In this descriptive-analytical study, all staff nurses working in emergency departments of three hospitals affiliated to Dezful University of Medical Sciences, were studied from July to September 2019. Generally, from 90 nurses working in emergency department, 70 nurses were selected using census method based on entrance conditions. The inclusion criteria for the study were as follows: (1) providing written consent; (2) having a bachelor’s or master’s degree in nursing and having at least two years of work experience in emergency.
The research environment was the emergency departments of hospitals including Dezful (Ganjaviyan), Gotvand (Karun), and Shoush (Nezam-Mafi). After obtaining of permission from the Ethics Committee, we coordinated with nursing directors to prepare a list of permanent nurses in their department. Nurses from all emergency departments in each hospital who fulfilled the inclusion criteria were included in the study. In the next step, two supervisors from nursing faculties held an introduction meeting for participants to explain the study’s objectives, ensure the confidentiality of personal information and obtain written informed consent.
After the anonymous questionnaires were distributed among the nurses, the questionnaires were sent to head nurses. The participants were given one week to fill out and return the questionnaires. If the questionnaire was not returned after the specified period, the subject was excluded from the study. Also, questionnaires were coded and given to the head nurses. They were asked to complete them under their supervision during one week.

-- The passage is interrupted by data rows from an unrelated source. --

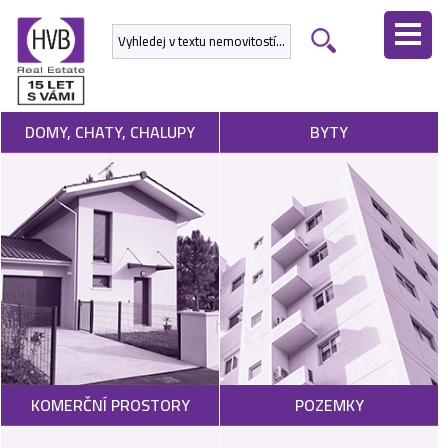
ÚVODNÍ
STRÁNKA
NEMOVITOSTI
DOMY, CHATY, CHALUPY
BYTY
DEVELOPERSKÉ
PROJEKTY
SLUŽBY
NABÍDNOUT
NEMOVITOST
POPTAT
KOMERČNÍ PROSTORY
POZEMKY
NEMOVITOST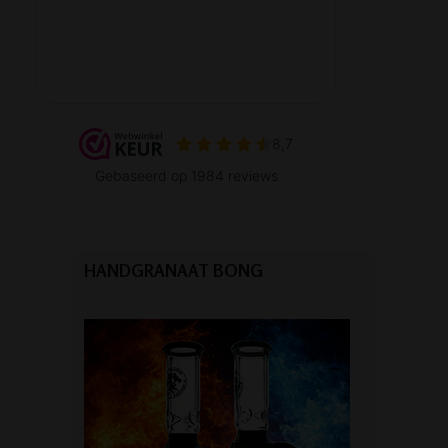
HANDGRANAAT BONG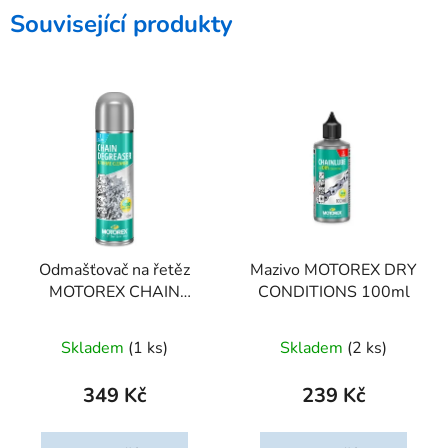
Související produkty
Odmašťovač na řetěz
Mazivo MOTOREX DRY
MOTOREX CHAIN
CONDITIONS 100ml
DEGREASER 500ml
Skladem
(1 ks)
Skladem
(2 ks)
349 Kč
239 Kč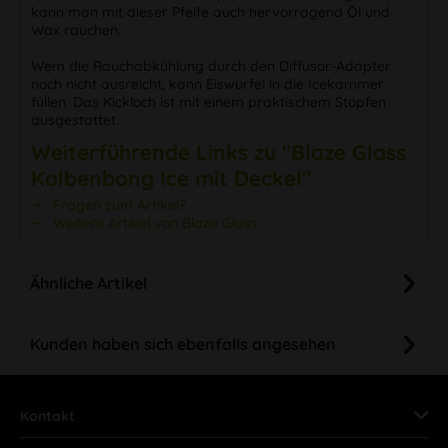
kann man mit dieser Pfeife auch hervorragend Öl und
Wax rauchen.
Wem die Rauchabkühlung durch den Diffusor-Adapter
noch nicht ausreicht, kann Eiswürfel in die Icekammer
füllen. Das Kickloch ist mit einem praktischem Stopfen
ausgestattet.
Weiterführende Links zu "Blaze Glass
Kolbenbong Ice mit Deckel"
Fragen zum Artikel?
Weitere Artikel von Blaze Glass
Ähnliche Artikel
Kunden haben sich ebenfalls angesehen
Kontakt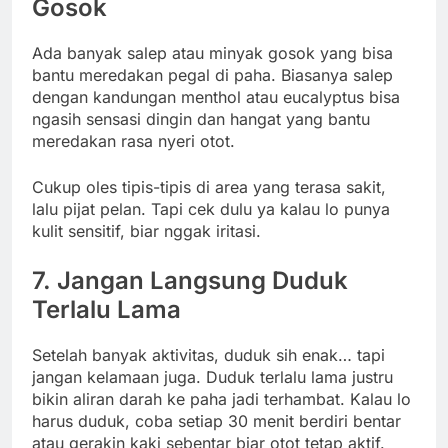
Gosok
Ada banyak salep atau minyak gosok yang bisa
bantu meredakan pegal di paha. Biasanya salep
dengan kandungan menthol atau eucalyptus bisa
ngasih sensasi dingin dan hangat yang bantu
meredakan rasa nyeri otot.
Cukup oles tipis-tipis di area yang terasa sakit,
lalu pijat pelan. Tapi cek dulu ya kalau lo punya
kulit sensitif, biar nggak iritasi.
7. Jangan Langsung Duduk
Terlalu Lama
Setelah banyak aktivitas, duduk sih enak… tapi
jangan kelamaan juga. Duduk terlalu lama justru
bikin aliran darah ke paha jadi terhambat. Kalau lo
harus duduk, coba setiap 30 menit berdiri bentar
atau gerakin kaki sebentar biar otot tetap aktif.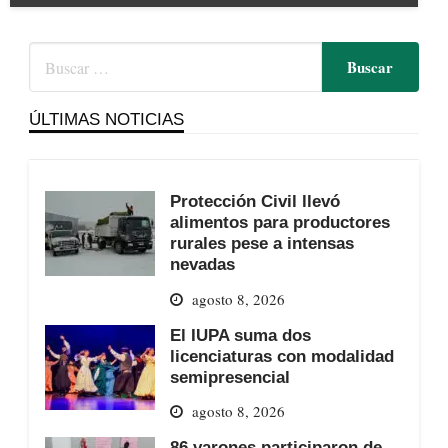
ÚLTIMAS NOTICIAS
Protección Civil llevó
alimentos para productores
rurales pese a intensas
nevadas
agosto 8, 2026
El IUPA suma dos
licenciaturas con modalidad
semipresencial
agosto 8, 2026
86 varones participaron de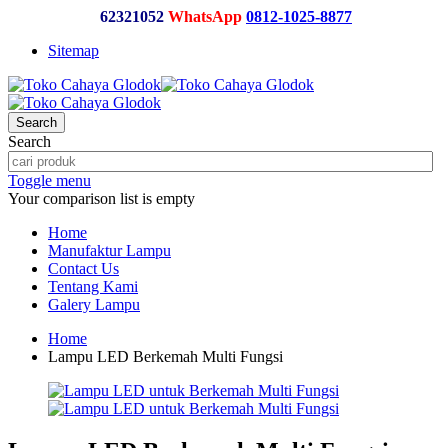
62321052
WhatsApp
0812-1025-8877
Sitemap
Search
Search
Toggle menu
Your comparison list is empty
Home
Manufaktur Lampu
Contact Us
Tentang Kami
Galery Lampu
Home
Lampu LED Berkemah Multi Fungsi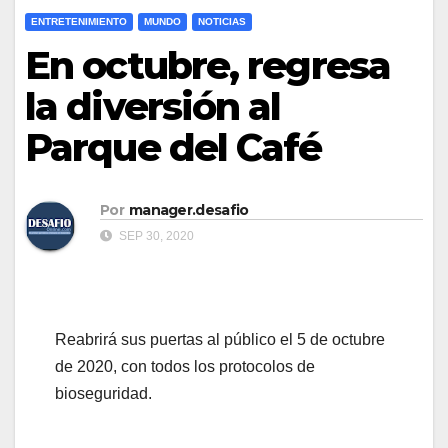
ENTRETENIMIENTO
MUNDO
NOTICIAS
En octubre, regresa
la diversión al
Parque del Café
Por
manager.desafio
SEP 30, 2020
Reabrirá sus puertas al público el 5 de octubre
de 2020, con todos los protocolos de
bioseguridad.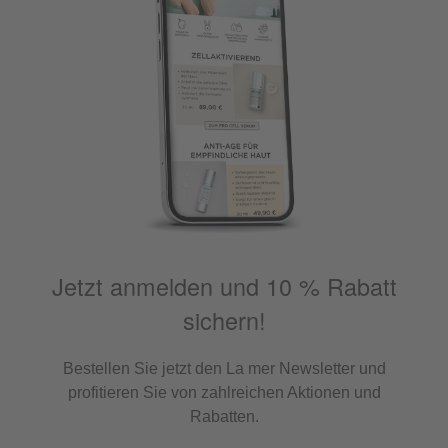
Jetzt anmelden und 10 % Rabatt
sichern!
Bestellen Sie jetzt den La mer Newsletter und
profitieren Sie von zahlreichen Aktionen und
Rabatten.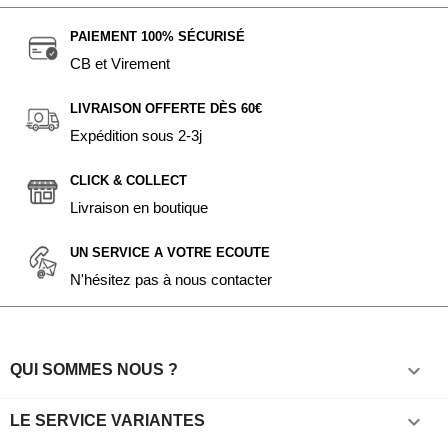
PAIEMENT 100% SÉCURISÉ
CB et Virement
LIVRAISON OFFERTE DÈS 60€
Expédition sous 2-3j
CLICK & COLLECT
Livraison en boutique
UN SERVICE A VOTRE ECOUTE
N'hésitez pas à nous contacter

QUI SOMMES NOUS ?

LE SERVICE VARIANTES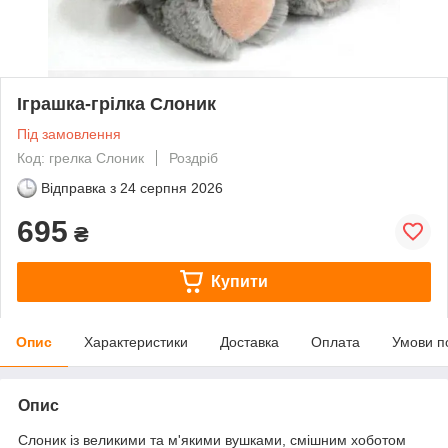
Іграшка-грілка Слоник
Під замовлення
Код: грелка Слоник
Роздріб
Відправка з
24 серпня 2026
695
₴
Купити
Опис
Характеристики
Доставка
Оплата
Умови п
Опис
Слоник із великими та м'якими вушками, смішним хоботом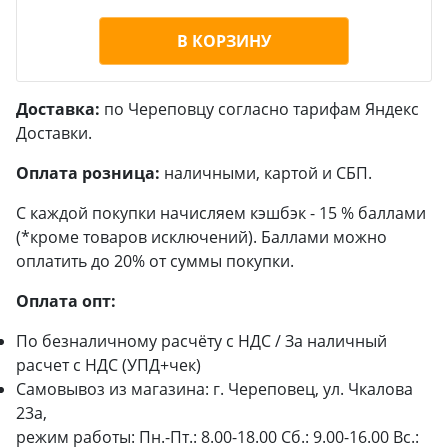
В КОРЗИНУ
Доставка:
по Череповцу согласно тарифам Яндекс
Доставки.
Оплата розница:
наличными, картой и СБП.
С каждой покупки начисляем кэшбэк - 15 % баллами
(*кроме товаров исключений). Баллами можно
оплатить до 20% от суммы покупки.
Оплата опт:
По безналичному расчёту с НДС / За наличный
расчет с НДС (УПД+чек)
Самовывоз из магазина: г. Череповец, ул. Чкалова
23а,
режим работы: Пн.-Пт.: 8.00-18.00 Сб.: 9.00-16.00 Вс.: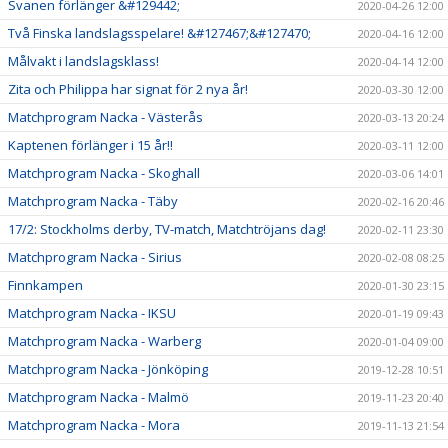
Svanen förlänger &#129442;
2020-04-26 12:00
Två Finska landslagsspelare! &#127467;&#127470;
2020-04-16 12:00
Målvakt i landslagsklass!
2020-04-14 12:00
Zita och Philippa har signat för 2 nya år!
2020-03-30 12:00
Matchprogram Nacka - Västerås
2020-03-13 20:24
Kaptenen förlänger i 15 år!!
2020-03-11 12:00
Matchprogram Nacka - Skoghall
2020-03-06 14:01
Matchprogram Nacka - Täby
2020-02-16 20:46
17/2: Stockholms derby, TV-match, Matchtröjans dag!
2020-02-11 23:30
Matchprogram Nacka - Sirius
2020-02-08 08:25
Finnkampen
2020-01-30 23:15
Matchprogram Nacka - IKSU
2020-01-19 09:43
Matchprogram Nacka - Warberg
2020-01-04 09:00
Matchprogram Nacka - Jönköping
2019-12-28 10:51
Matchprogram Nacka - Malmö
2019-11-23 20:40
Matchprogram Nacka - Mora
2019-11-13 21:54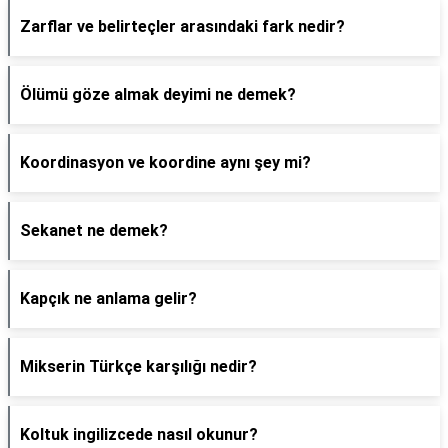
Zarflar ve belirteçler arasındaki fark nedir?
Ölümü göze almak deyimi ne demek?
Koordinasyon ve koordine aynı şey mi?
Sekanet ne demek?
Kapçık ne anlama gelir?
Mikserin Türkçe karşılığı nedir?
Koltuk ingilizcede nasıl okunur?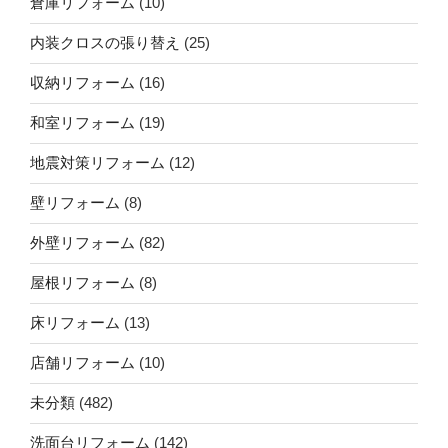
倉庫リフォーム
(10)
内装クロスの張り替え
(25)
収納リフォーム
(16)
和室リフォーム
(19)
地震対策リフォーム
(12)
壁リフォーム
(8)
外壁リフォーム
(82)
屋根リフォーム
(8)
床リフォーム
(13)
店舗リフォーム
(10)
未分類
(482)
洗面台リフォーム
(142)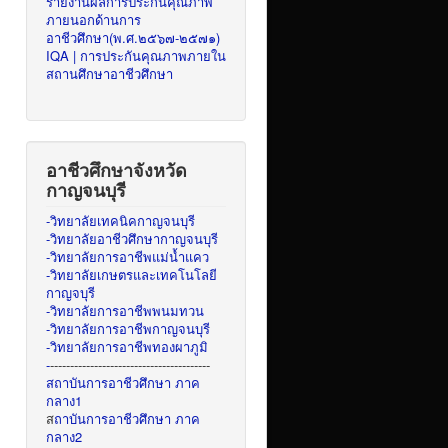
รายงานผลการประกันคุณภาพ
ภายนอกด้านการ
อาชีวศึกษา(พ.ศ.๒๕๖๗-๒๕๗๑)
IQA | การประกันคุณภาพภายใน
สถานศึกษาอาชีวศึกษา
อาชีวศึกษาจังหวัด
กาญจนบุรี
-วิทยาลัยเทคนิคกาญจนบุรี
-วิทยาลัยอาชีวศึกษากาญจนบุรี
-วิทยาลัยการอาชีพแม่น้ำแคว
-วิทยาลัยเกษตรและเทคโนโลยี
กาญจบุรี
-วิทยาลัยการอาชีพพนมทวน
-วิทยาลัยการอาชีพกาญจนบุรี
-วิทยาลัยการอาชีพทองผาภูมิ
-
----------------------------------------
สถาบันการอาชีวศึกษา ภาค
กลาง1
ส
ถาบันการอาชีวศึกษา ภาค
กลาง2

The data collection tool was a two-part questionnaire. The first part was related to respondents’ demographic information, such as their age, gender, degree, marital status, field of study, employment status, work experience in an emergency department. The second part of the questionnaire was a nurse competence scale (NCS), which assessed the nurses’ clinical competency. The NCS is based on Benner’s theory as provided by Meretoja et al. (2004) and consists of 73 items that measure nurses’ self-perceived competence in seven categories. These categories include the fields of patient support and assistance (7 skills), education and guidance (16 skills), diagnostic actions (7 skills), managing clinical situations (8 skills), therapeutic measures (10 skills), quality assurance (6 skills), and occupational and organizational tasks (19 skills) (
10).
Self-perceived competence was measured through a visual analog scale (from 0 - 100, with 0 being a very low level of competence and 100 being a very high level of competence). Frequency of use was measured through a 4-point Likert-type scale (0 = not applicable in my work, 1 = used very seldom, 2 = used occasionally, 3 = used very often in my work). The original NCS methodology breaks the self-assessed level of competence into four overlapping integer groups: 0 to 25 is low, 25 to 50 is quite good, 50 to 75 is good, and 75 to 100 is very good.
The reliability of this tool was estimated by Meretoja et al. (2004) as having a Cronbach’s alpha of 0.79 to 0.99. Furthermore, its internal consistency was reported as being between 0.79 and 0.91 (
10). To compensate for the nurse's lack of English language knowledge, we used a translated form of the questionnaire. In a pilot study, the questionnaires were distributed among 30 nurses. The reliability of the translated questionnaire was between 0.70 and 0.85 in all seven areas, which is an acceptable level. This questionnaire was distributed to 11 members of the nursing faculty which confirmed its content validity. The tool’s reliability was calculated using Cronbach’s alpha. Likewise, the questionnaire was distributed among 30 nurses, and its reliability was calculated as 0.96.
In this study, each nurse was asked to identify their level of competence on a visual analogue scale (VAS) (0 - 100), on which values 0 - 25, 26 - 50, 51 - 75, and 76 - 100 represent weak, moderate, good, and excellent levels of competence, respectively. Moreover, nurses’ clinical competence was ranked in four levels based on the frequency of actual use in clinical practice (0 = not applicable in my work, 1 = used very seldom, 2 = used occasionally, 3 = used very often in my work).
3.1. Data Analysis
The data were analyzed using SPSS software version 16. Additionally, the descriptive statistics including frequency, mean, and standard deviation were used to describe the demographic characteristics of the subjects and evaluate the clinical competencies. Furthermore, the inferential statistics including independent t-test was employed to compare clinical competency by self-assessment and assessment by the head nurse.